Autre signe prometteur pour le pays : l'accélération de la croissance aux États-Unis qui s'est établie à 3,7 % en rythme annualisé au deuxième trimestre. 

Pas d'impact sur les consommateurs

Par ailleurs, Benoit P. Durocher ne croit pas que la simple mention du mot récession - qu'elle soit technique ou pas - puisse miner la confiance des ménages et faire en sorte d'aggraver la situation.

«Évidemment, tout le monde est à l'affût de ce qui se passe dans l'actualité», constate-t-il. 

Le contexte électoral actuel au Canada fait en sorte qu'une nouvelle annonçant que le pays est en récession prend davantage d'ampleur. Les partis d'opposition se faisant un malin plaisir à lancer des tomates au gouvernement sortant et à évoquer les pires scénarios.

De l'avis de M. Durocher, d'autres facteurs influencent également - sinon plus - le comportement de consommateurs, notamment l'emploi, les revenus et les taux d'intérêt.

L'économiste rappelle qu'au cours du deuxième trimestre, les dépenses des ménages n'ont pas diminué. Au contraire. Elles ont plutôt augmenté de 0,6 % après avoir progressé de 0,1 % au premier trimestre. 

Apprendre à ne pas mettre tous ses oeufs dans le même panier

Pour le président des Manufacturiers Exportateurs du Québec (MEQ), Éric Tétreault, il y a une belle leçon à tirer de la récession technique dans laquelle s'est retrouvé le Canada au terme des six premiers mois de l'année.

«Nous aurions pu éviter cet épisode si les gouvernements avaient choisi de ne pas mettre tous leurs oeufs dans un même panier - celui des pétroles et gaz, une industrie fortement soumise à la spéculation - délaissant du même coup le secteur manufacturier.»
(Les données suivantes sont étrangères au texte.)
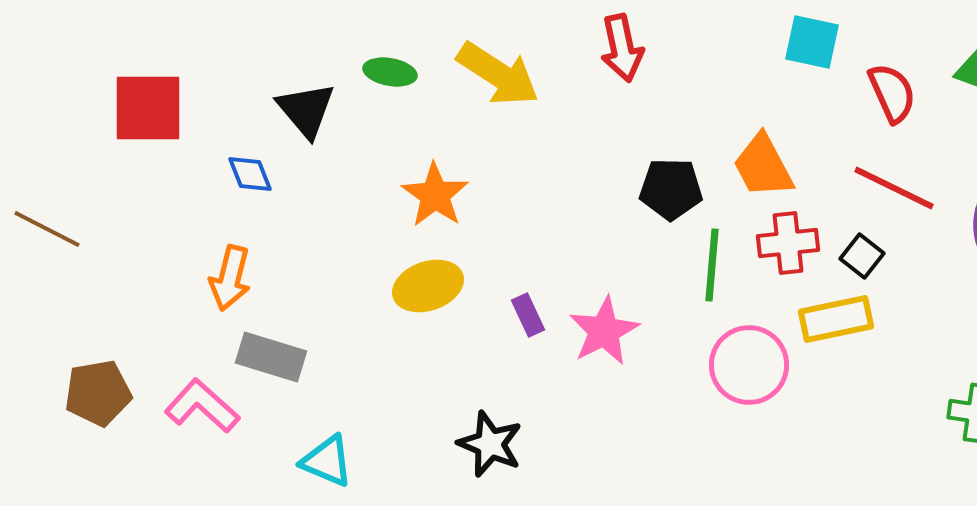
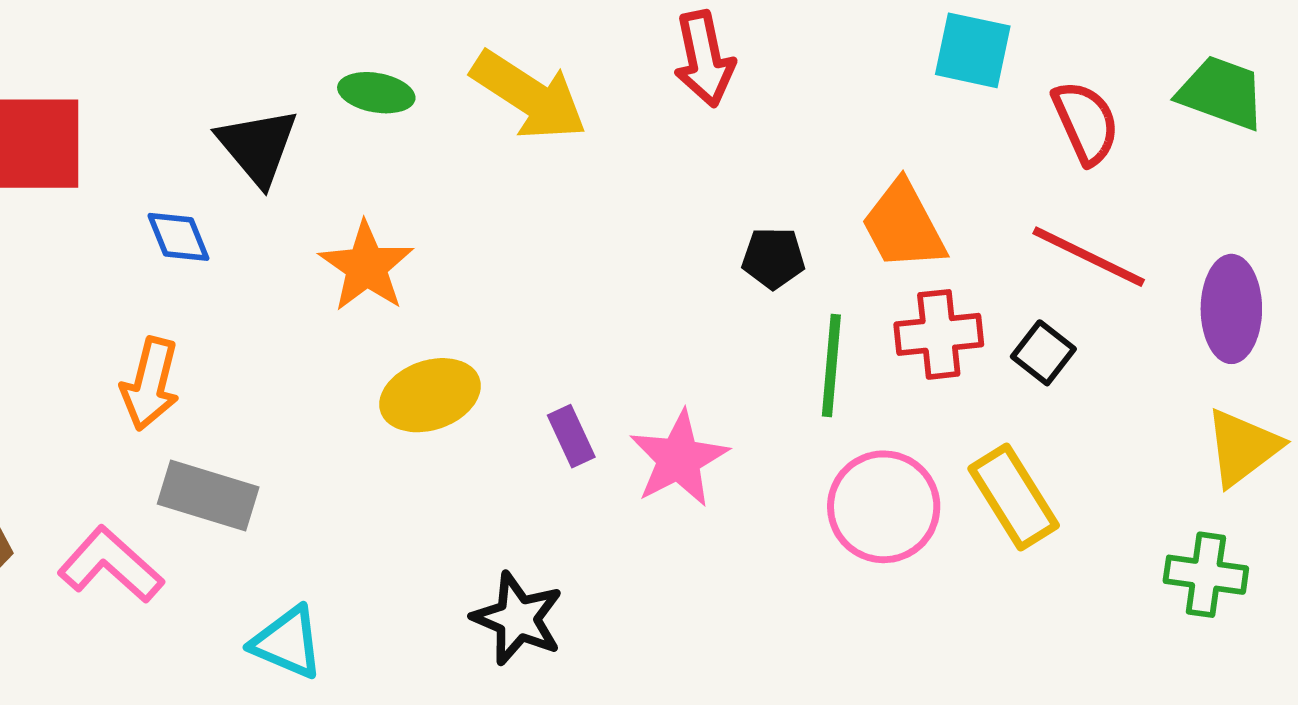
black pentagon: (671, 189) -> (773, 258), size x0.7
orange star: (435, 195) -> (366, 267), moved
yellow rectangle: (836, 319) -> (1014, 497), moved, turned 70

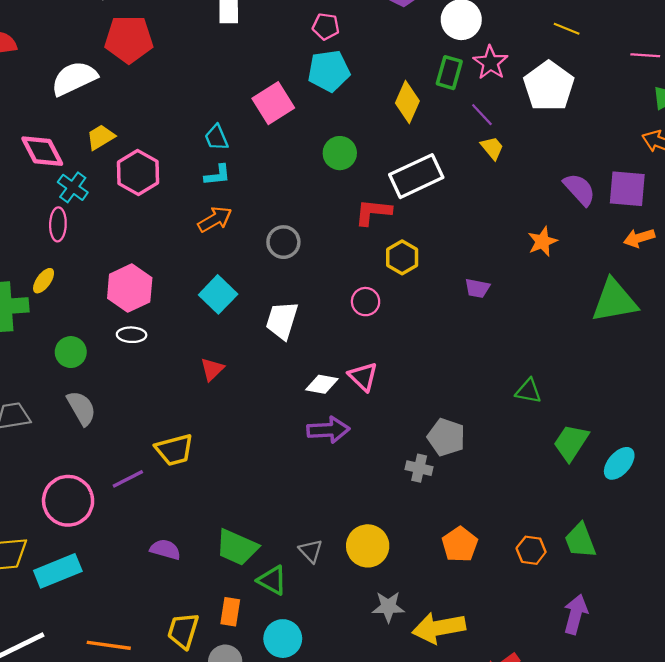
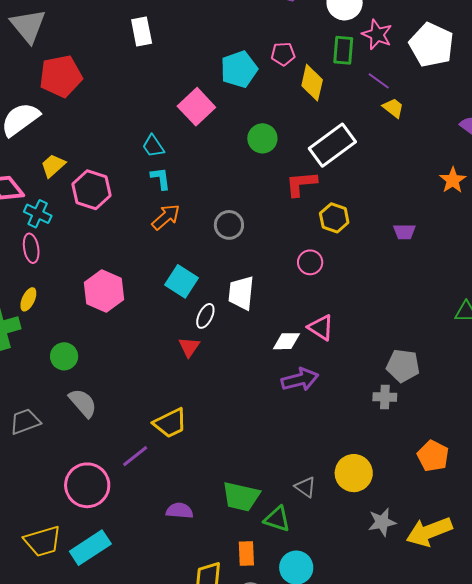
pink pentagon: (326, 26) -> (283, 54), moved
cyan L-shape: (217, 175) -> (161, 178), turned -80
white ellipse: (132, 335) -> (205, 316), moved, turned -55

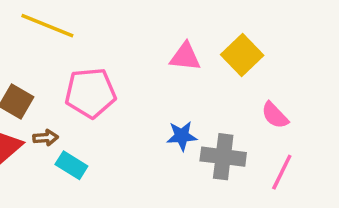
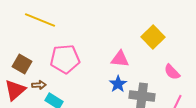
pink triangle: (185, 57) -> (120, 59), moved
blue star: (182, 136) -> (118, 84), turned -30

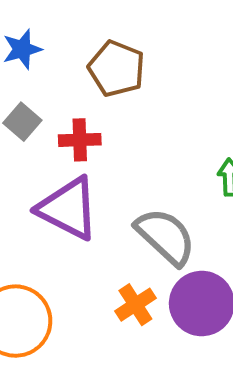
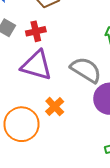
orange cross: (135, 305) -> (55, 106), moved

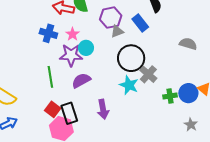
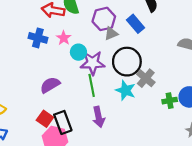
purple star: (71, 55) -> (93, 63), moved
green line: (50, 77) -> (92, 85), moved
purple semicircle: (81, 81) -> (50, 85), moved

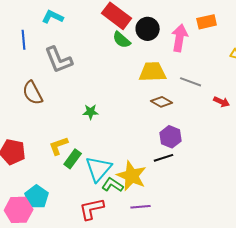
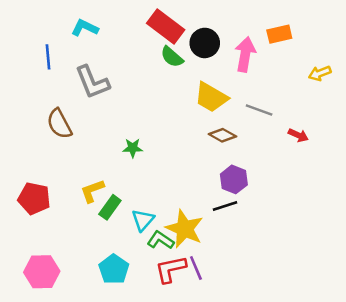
yellow trapezoid: (153, 72) -> (211, 97), turned -148
cyan triangle: (99, 169) -> (143, 220), size x0.7
cyan pentagon: (37, 197) -> (114, 269), moved
purple line: (141, 207) -> (196, 268), turned 72
red L-shape: (92, 209) -> (171, 269), moved

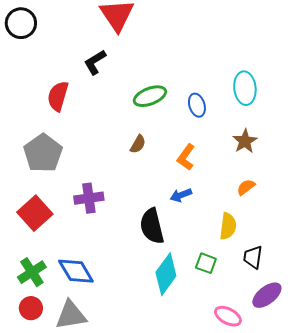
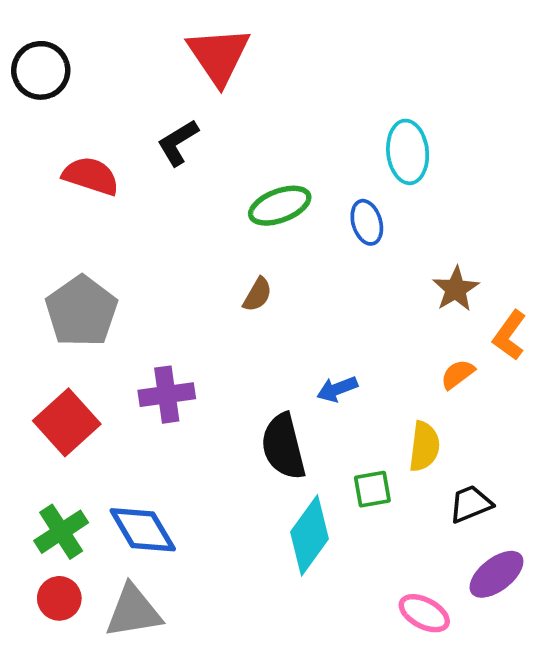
cyan ellipse: (245, 88) -> (408, 152), moved
red semicircle: (58, 96) -> (91, 176), moved, turned 92
orange L-shape: (186, 157) -> (509, 335), moved
black trapezoid: (253, 257) -> (471, 504), turned 60
green square: (206, 263) -> (372, 489), moved, turned -30

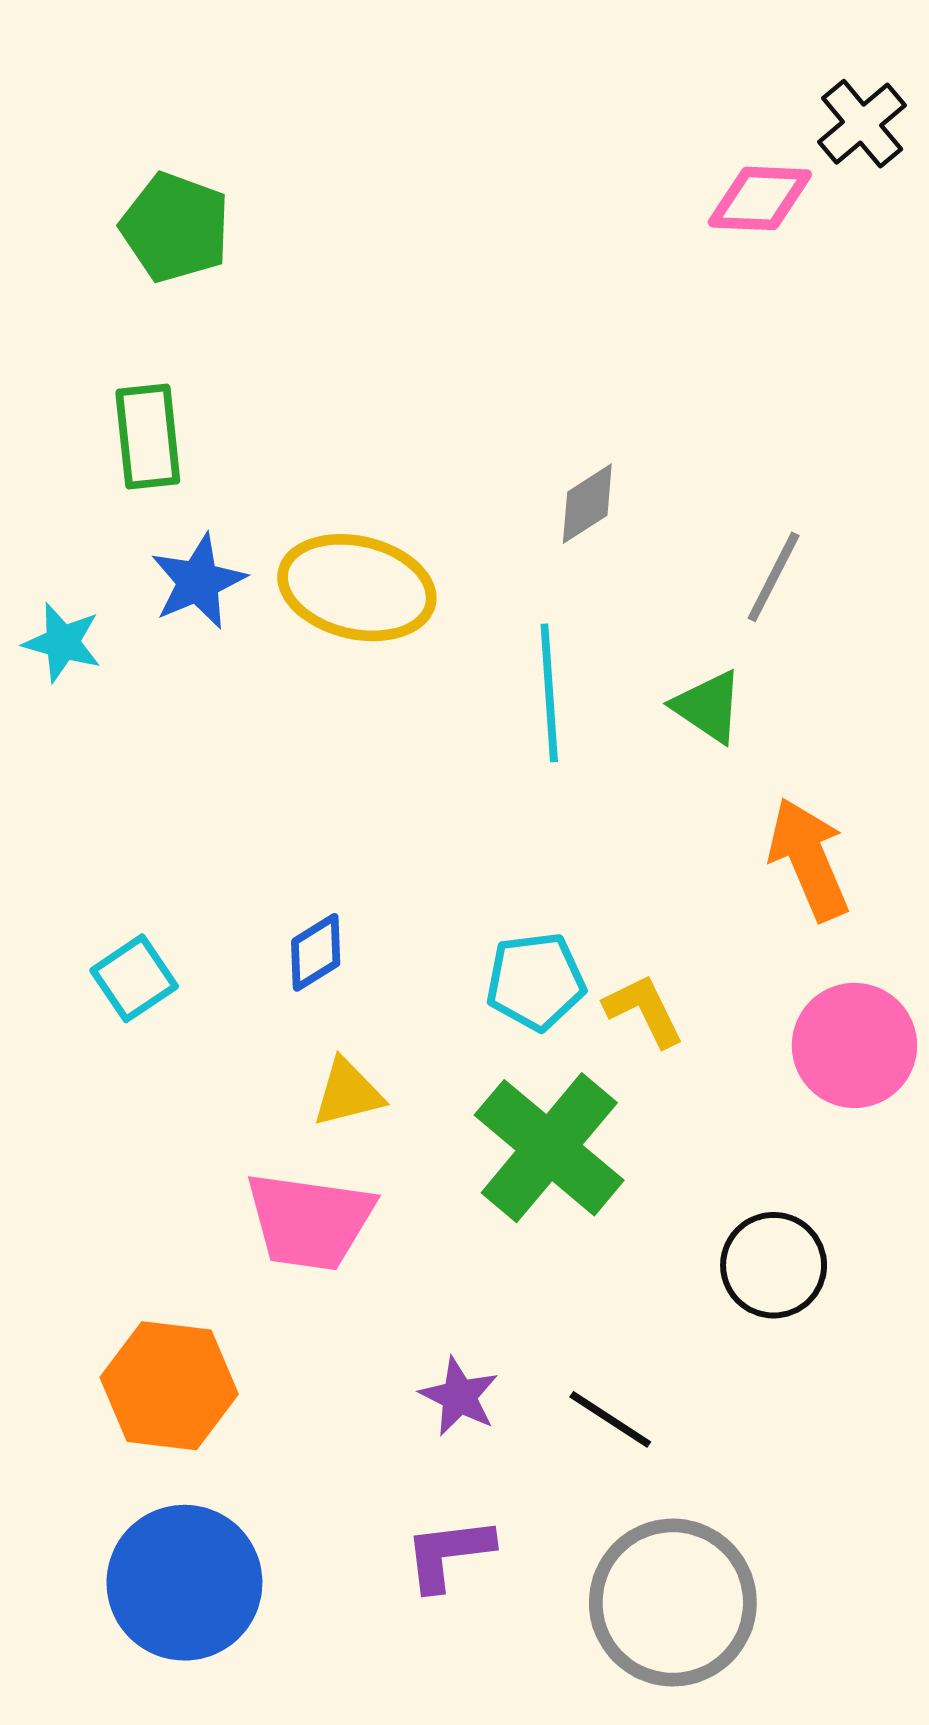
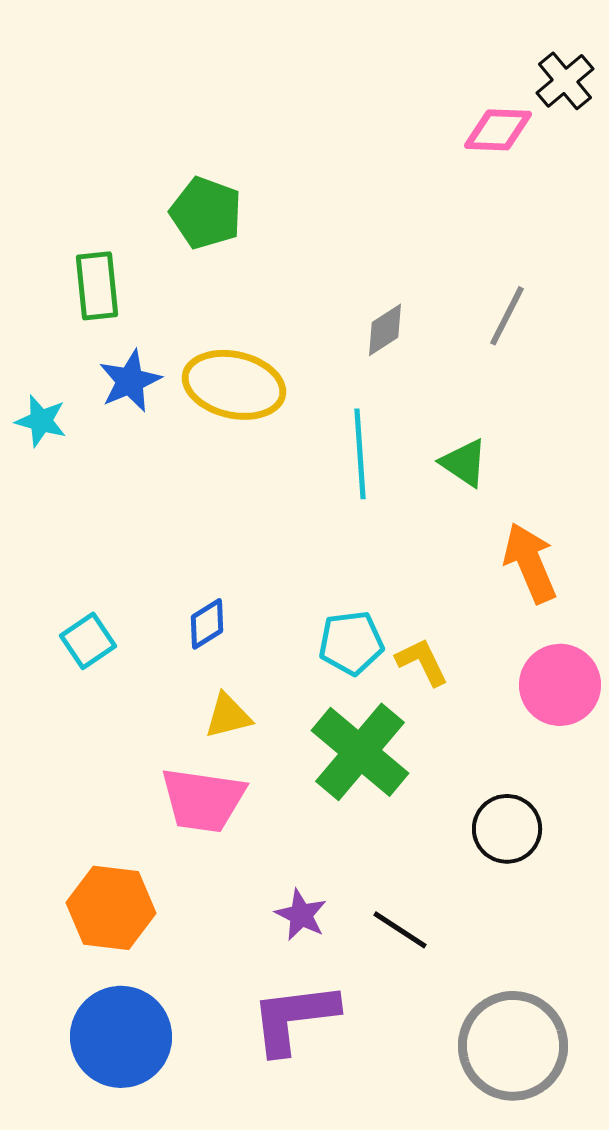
green pentagon: (175, 227) -> (206, 213), moved
gray line: (774, 577) -> (507, 316), moved
purple L-shape: (448, 1554) -> (294, 1018), size x1.5
gray circle: (673, 1603) -> (513, 1046), moved

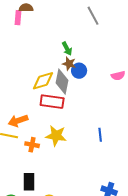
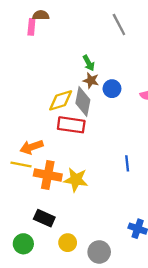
blue circle: (79, 71) -> (112, 89), moved
yellow star: (56, 136) -> (76, 180), moved
orange cross: (32, 145) -> (48, 175), size x1.6
black rectangle: (29, 182) -> (44, 218), turned -66

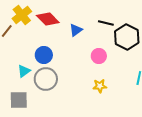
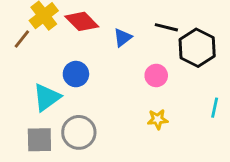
cyan triangle: (24, 71) -> (47, 97), size x1.5
gray circle: (46, 79) -> (79, 132), moved

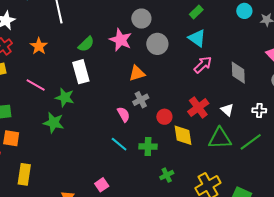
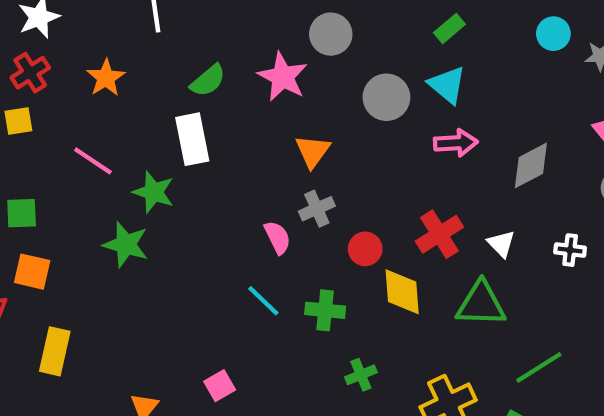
gray circle: (157, 44) -> (386, 97), moved
pink arrow: (203, 65) -> (456, 143), turned 36
orange triangle: (137, 73) -> (313, 151), turned -42
gray diamond: (238, 73) -> (531, 165), turned 60
green line: (251, 142) -> (539, 367), moved

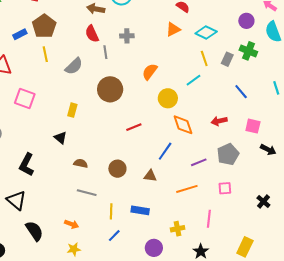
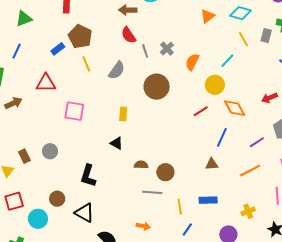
gray cross: (127, 36) -> (167, 49), moved, turned -32
cyan line: (193, 80) -> (227, 61), moved
red line: (134, 127) -> (201, 111), moved
brown circle: (117, 169) -> (165, 172), moved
Abandonné et affaibli par les choix stratégiques des politiciens, le secteur manufacturier n'a pas été assez fort pour soutenir à lui seul l'économie canadienne au moment où l'industrie pétrolière encaissait le contrecoup de la chute des prix de l'or noir et faisait plonger le pays dans une récession technique.

«La leçon doit être apprise. Il faut investir massivement pour soutenir le secteur manufacturier et ça doit se faire sur deux fronts : celui de la formation de la main-d'oeuvre et celui de l'innovation», plaide au Soleil le président des Manufacturiers Exportateurs, une association dont la mission est d'améliorer l'environnement d'affaires et d'aider les entreprises manufacturières et exportatrices à être plus compétitives sur les marchés locaux et internationaux.

En dépit de l'annonce de mardi indiquant que le Canada se trouvait en situation de récession technique à la fin du deuxième trimestre, les chefs d'entreprise n'ont pas le moral dans les talons, assure M. Tétreault. «Ils ont appris à évoluer dans un environnement marqué par une forte instabilité.

«La reprise économique est bien installée», rend compte M. Tétreault. «Nous avons une devise qui nous favorise dans nos échanges avec les Américains et l'économie chez nos voisins du sud montre encore plus de vigueur que les experts attendaient. C'est pas mal plus important que de petites variations de décimales dans les chiffres sur la croissance économique.»